The invention of bread and beer has been argued to be responsible for humanity's ability to develop technology and build civilization. The earliest chemically confirmed barley beer to date was discovered at Godin Tepe in the central Zagros Mountains of Iran, where fragments of a jug, from between 5,400 and 5,000 years ago was found to be coated with beerstone, a by-product of the brewing process. Beer may have been known in Neolithic Europe as far back as 5,000 years ago, and was mainly brewed on a domestic scale.

Beer produced before the Industrial Revolution continued to be made and sold on a domestic scale, although by the 7th century AD beer was also being produced and sold by European monasteries.
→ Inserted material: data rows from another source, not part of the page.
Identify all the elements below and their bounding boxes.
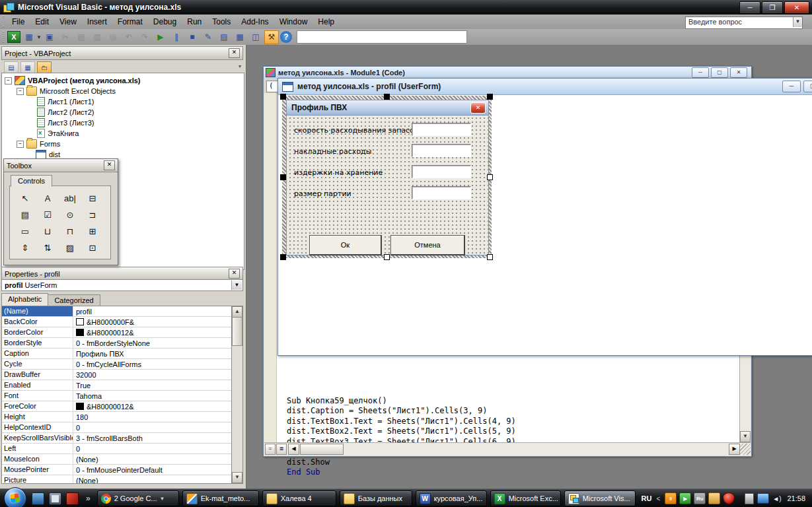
reset-icon[interactable]: ■ (185, 30, 200, 44)
property-row[interactable]: MouseIcon (None) (2, 454, 233, 465)
procedure-view-button[interactable]: = (265, 444, 276, 455)
scroll-up-icon[interactable]: ▲ (232, 306, 242, 318)
design-mode-icon[interactable]: ✎ (201, 30, 215, 44)
field-label[interactable]: размер партии (294, 189, 351, 198)
paste-icon[interactable]: ▥ (90, 30, 104, 44)
property-row[interactable]: (Name) profil (2, 306, 233, 317)
run-icon[interactable]: ▶ (153, 30, 168, 44)
field-textbox[interactable] (412, 186, 471, 199)
tray-network-icon[interactable] (757, 493, 769, 504)
tray-torrent-icon[interactable]: ‖ (665, 492, 677, 504)
question-combobox[interactable]: Введите вопрос ▼ (685, 17, 803, 29)
menu-item[interactable]: Debug (148, 15, 182, 28)
close-button[interactable]: ✕ (784, 1, 809, 14)
menu-item[interactable]: View (54, 15, 82, 28)
resize-handle[interactable] (280, 174, 286, 180)
tree-expander-icon[interactable]: − (17, 88, 24, 95)
property-row[interactable]: Enabled True (2, 380, 233, 391)
taskbar-button[interactable]: Ek-mat_meto... ▼ (182, 490, 259, 506)
property-row[interactable]: HelpContextID 0 (2, 422, 233, 433)
field-textbox[interactable] (412, 165, 471, 178)
menu-item[interactable]: Insert (82, 15, 112, 28)
field-textbox[interactable] (412, 123, 471, 136)
tray-power-icon[interactable] (745, 493, 754, 504)
field-label[interactable]: накладные расходы (294, 147, 371, 156)
code-text[interactable]: Sub Кнопка59_щелчок()dist.Caption = Shee… (287, 365, 516, 478)
scrollbar-thumb[interactable] (232, 317, 242, 346)
frame-tool[interactable]: ▭ (14, 223, 36, 240)
menu-item[interactable]: Help (313, 15, 340, 28)
field-label[interactable]: скорость расходывания запасов (294, 126, 418, 135)
toolbox-icon[interactable]: ⚒ (264, 30, 279, 44)
menu-item[interactable]: File (7, 15, 30, 28)
togglebutton-tool[interactable]: ⊐ (81, 207, 104, 223)
taskbar-clock[interactable]: 21:58 (787, 494, 805, 502)
image-tool[interactable]: ▨ (59, 240, 81, 256)
group-dropdown-icon[interactable]: ▼ (160, 496, 165, 502)
code-scroll-right-icon[interactable]: ▶ (729, 444, 740, 455)
resize-handle[interactable] (280, 254, 286, 260)
code-window-titlebar[interactable]: метод уилсона.xls - Module1 (Code) ─ ▢ ✕ (264, 67, 751, 79)
object-selector-dropdown-icon[interactable]: ▼ (231, 281, 242, 290)
quick-launch-overflow-icon[interactable]: » (86, 494, 91, 503)
property-row[interactable]: Cycle 0 - fmCycleAllForms (2, 359, 233, 370)
cancel-button[interactable]: Отмена (390, 235, 465, 255)
menu-item[interactable]: Window (274, 15, 313, 28)
tree-expander-icon[interactable]: − (5, 77, 12, 84)
taskbar-button[interactable]: Халева 4 ▼ (262, 490, 336, 506)
taskbar-button[interactable]: W курсовая_Уп... ▼ (416, 490, 487, 506)
label-tool[interactable]: A (36, 190, 59, 207)
toggle-folders-button[interactable]: 🗀 (37, 61, 52, 74)
field-label[interactable]: издержки на хранение (294, 168, 383, 177)
code-scroll-down-icon[interactable]: ▼ (740, 431, 751, 442)
resize-handle[interactable] (487, 254, 493, 260)
property-row[interactable]: MousePointer 0 - fmMousePointerDefault (2, 465, 233, 475)
question-dropdown-icon[interactable]: ▼ (793, 17, 802, 27)
resize-handle[interactable] (384, 94, 390, 100)
project-tree-item[interactable]: Лист3 (Лист3) (2, 118, 244, 128)
scroll-down-icon[interactable]: ▼ (232, 472, 242, 483)
multipage-tool[interactable]: ⊞ (81, 223, 104, 240)
optionbutton-tool[interactable]: ⊙ (59, 207, 81, 223)
save-icon[interactable]: ▣ (42, 30, 57, 44)
break-icon[interactable]: ∥ (169, 30, 184, 44)
property-row[interactable]: KeepScrollBarsVisible 3 - fmScrollBarsBo… (2, 433, 233, 444)
minimize-button[interactable]: ─ (739, 1, 760, 14)
project-tree-item[interactable]: Лист2 (Лист2) (2, 107, 244, 118)
tray-organizer-icon[interactable] (708, 492, 720, 504)
code-restore-button[interactable]: ▢ (711, 67, 728, 78)
quick-launch-icon-2[interactable] (49, 492, 61, 505)
undo-icon[interactable]: ↶ (122, 30, 136, 44)
taskbar-button[interactable]: X Microsoft Exc... ▼ (490, 490, 561, 506)
quick-launch-icon-1[interactable] (32, 492, 44, 505)
userform-close-icon[interactable]: ✕ (470, 102, 486, 114)
full-module-view-button[interactable]: ≣ (276, 444, 287, 455)
object-browser-icon[interactable]: ◫ (248, 30, 263, 44)
code-close-button[interactable]: ✕ (730, 67, 747, 78)
resize-handle[interactable] (280, 94, 286, 100)
project-tree-item[interactable]: − Forms (2, 139, 244, 149)
tray-messenger-icon[interactable]: ▶ (679, 492, 691, 504)
property-row[interactable]: Height 180 (2, 412, 233, 422)
field-textbox[interactable] (412, 144, 471, 157)
property-row[interactable]: DrawBuffer 32000 (2, 370, 233, 380)
property-row[interactable]: Picture (None) (2, 475, 233, 484)
object-selector-combobox[interactable]: profil UserForm ▼ (1, 279, 243, 291)
tree-expander-icon[interactable]: − (17, 141, 24, 148)
project-tree-item[interactable]: ЭтаКнига (2, 128, 244, 139)
code-scroll-left-icon[interactable]: ◀ (288, 444, 299, 455)
checkbox-tool[interactable]: ☑ (36, 207, 59, 223)
h-scrollbar-thumb[interactable] (300, 444, 344, 455)
form-minimize-button[interactable]: ─ (782, 81, 801, 92)
form-window-titlebar[interactable]: метод уилсона.xls - profil (UserForm) ─ … (278, 79, 812, 95)
menu-item[interactable]: Format (112, 15, 148, 28)
menu-item[interactable]: Tools (207, 15, 236, 28)
tray-punto-switcher-icon[interactable]: Ru (694, 492, 706, 504)
project-tree-item[interactable]: − VBAProject (метод уилсона.xls) (2, 75, 244, 86)
textbox-tool[interactable]: ab| (59, 190, 81, 207)
resize-handle[interactable] (487, 94, 493, 100)
resize-handle[interactable] (487, 174, 493, 180)
copy-icon[interactable]: ▤ (74, 30, 89, 44)
project-explorer-icon[interactable]: ▤ (217, 30, 231, 44)
help-icon[interactable]: ? (280, 31, 292, 43)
During the Industrial Revolution, the production of beer moved from artisanal manufacture to industrial manufacture, and domestic manufacture ceased to be significant by the end of the 19th century. The development of hydrometers and thermometers changed brewing by allowing the brewer more control of the process, and greater knowledge of the results.

Today, the brewing industry is a global business, consisting of several dominant multinational companies and many thousands of smaller producers ranging from brewpubs to regional breweries.[13] More than 133 billion liters (35 billion gallons) are sold per year—producing total global revenues of $294.5 billion (£147.7 billion) in 2006.

 If you are looking for a way to wind down at the end of the day, you may want to forgo your afternoon latte and go for a beer instead.

After all, you deserve a break today.